TASK INPUT below:

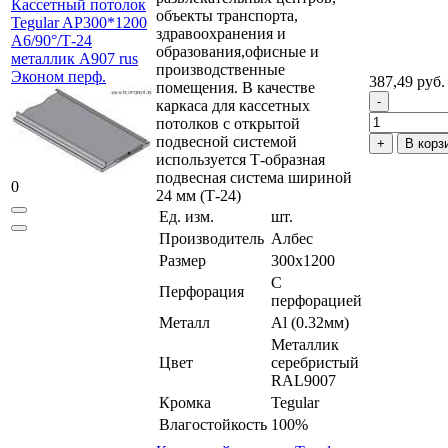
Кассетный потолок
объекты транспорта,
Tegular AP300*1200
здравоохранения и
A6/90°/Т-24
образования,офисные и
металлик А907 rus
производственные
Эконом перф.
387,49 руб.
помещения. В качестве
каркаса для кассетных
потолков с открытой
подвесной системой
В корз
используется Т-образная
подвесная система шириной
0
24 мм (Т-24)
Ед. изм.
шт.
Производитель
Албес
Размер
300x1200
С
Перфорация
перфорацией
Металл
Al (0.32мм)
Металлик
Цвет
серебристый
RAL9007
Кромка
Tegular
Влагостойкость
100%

End of TASK INPUT.
TASK INPUT below:

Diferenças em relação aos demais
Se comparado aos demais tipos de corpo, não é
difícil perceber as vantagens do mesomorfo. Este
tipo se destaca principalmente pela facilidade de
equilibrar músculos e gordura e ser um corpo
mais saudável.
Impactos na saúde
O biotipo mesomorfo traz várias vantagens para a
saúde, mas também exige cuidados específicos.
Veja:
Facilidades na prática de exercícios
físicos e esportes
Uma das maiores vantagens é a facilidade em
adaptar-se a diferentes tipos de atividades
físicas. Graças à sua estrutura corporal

End of TASK INPUT.

▶ _WHAT THE TASK ASKS_:
Could you copy out every line in the listing where the word "saúde" appears?

▶ _RESPONSE_:
Impactos na saúde
saúde, mas também exige cuidados específicos.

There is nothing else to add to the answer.